Senin, 22 Februari 2016

Gencatan Senjata, Oposisi Suriah Desak Rusia Setop Serangan


Gencatan Senjata, Oposisi Suriah Desak Rusia Setop Serangan Kelompok oposisi Suriah sepakat untuk menerapkan gencatan senjata dengan syarat Rusia menghentikan serangan udara. (Reuters/Hosam Katan)
 
 
Jakarta, CB -- Berbagai kelompok oposisi Suriah sepakat untuk menerapkan gencatan senjata dengan syarat Rusia menghentikan serangan udaranya, pengepungan wilayah berakhir dan akses untuk bantuan diberikan untuk seluruh wilayah.

Rusia memulai serangan udara di Suriah sejak September lalu dalam upaya untuk mendukung Presiden Bashar al-Assad. Rusia mengklaim serangan udara mereka menargetkan kelompok militan, seperti ISIS dan Front al-Nusra. Namun, Amerika Serikat dan sekutunya menilai serangan udara Rusia menargetkan kelompok pemberontak yang menentang Assad.

Sejumlah upaya untuk menyepakati gencatan senjata di Suriah melalui dialog dalam beberapa bulan terakhir kerap gagal.
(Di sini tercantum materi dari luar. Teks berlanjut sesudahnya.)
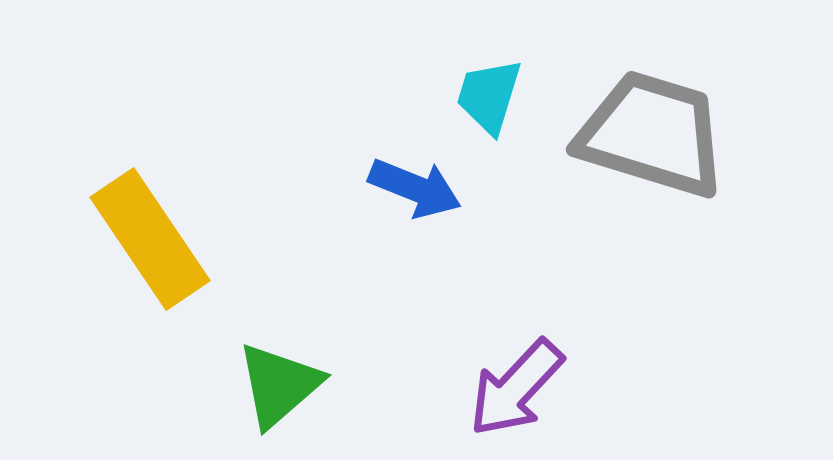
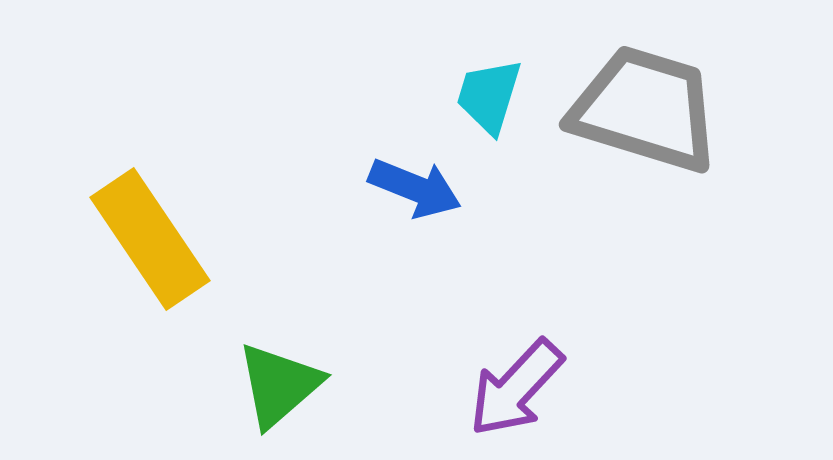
gray trapezoid: moved 7 px left, 25 px up
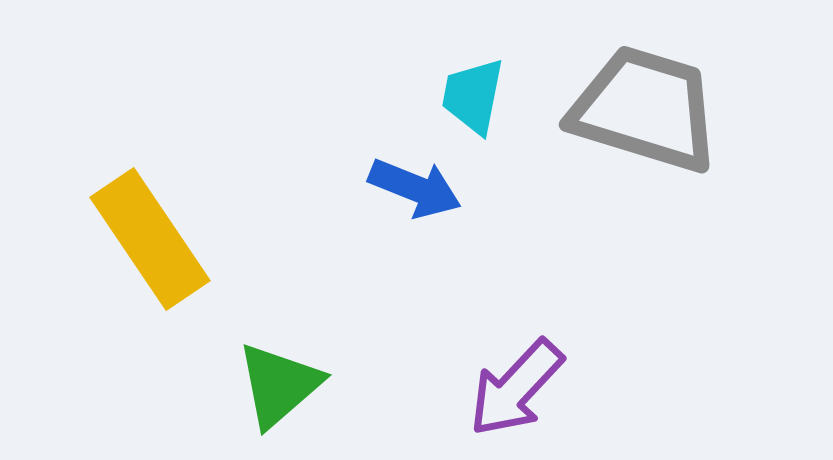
cyan trapezoid: moved 16 px left; rotated 6 degrees counterclockwise
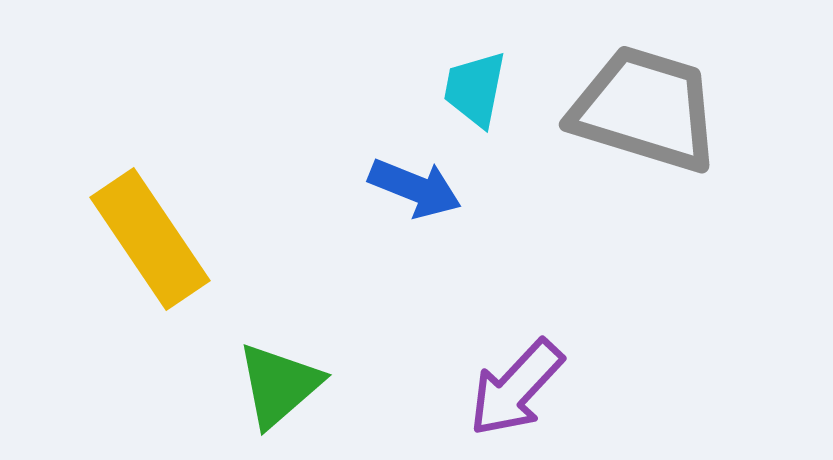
cyan trapezoid: moved 2 px right, 7 px up
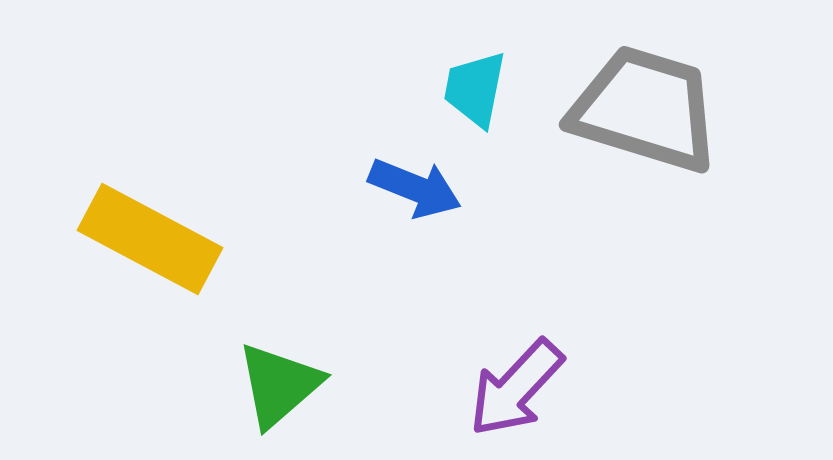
yellow rectangle: rotated 28 degrees counterclockwise
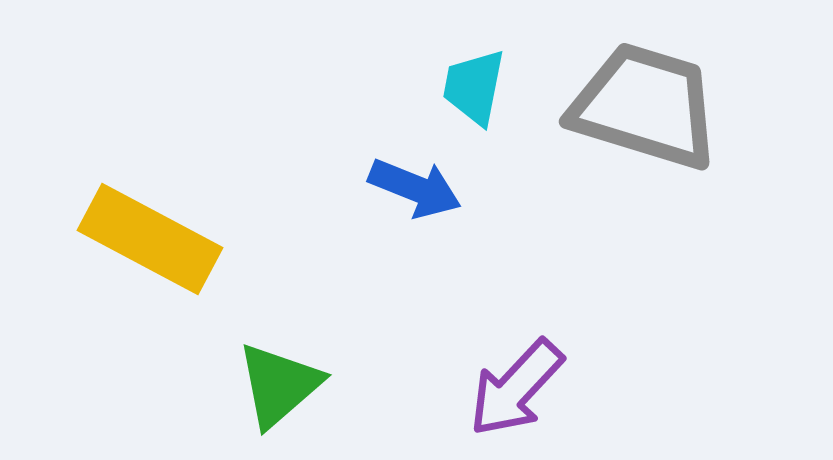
cyan trapezoid: moved 1 px left, 2 px up
gray trapezoid: moved 3 px up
Kini, kelompok oposisi Suriah sepakat untuk menerapkan gencatan senjata selama dua hingga tiga pekan jika Rusia berhenti membombardir mereka.

"Sudah sangat jelas sekarang bahwa [kelompok] oposisi bersedia untuk menerapkan dua sampai tiga pekan gencatan senjata, dan [kesepakatan] itu terbuka untuk diperpanjang jika kedua belah pihak bersedia untuk memperbaharuinya," kata sumber yang dekat dengan dialog perdamaian Suriah kepada Reuters, Sabtu (20/2).

Sumber itu juga menyebut bahwa pihak oposisi ingin agar sejumlah tahanan yang rentan, seperti perempuan dan anak-anak, untuk dibebaskan.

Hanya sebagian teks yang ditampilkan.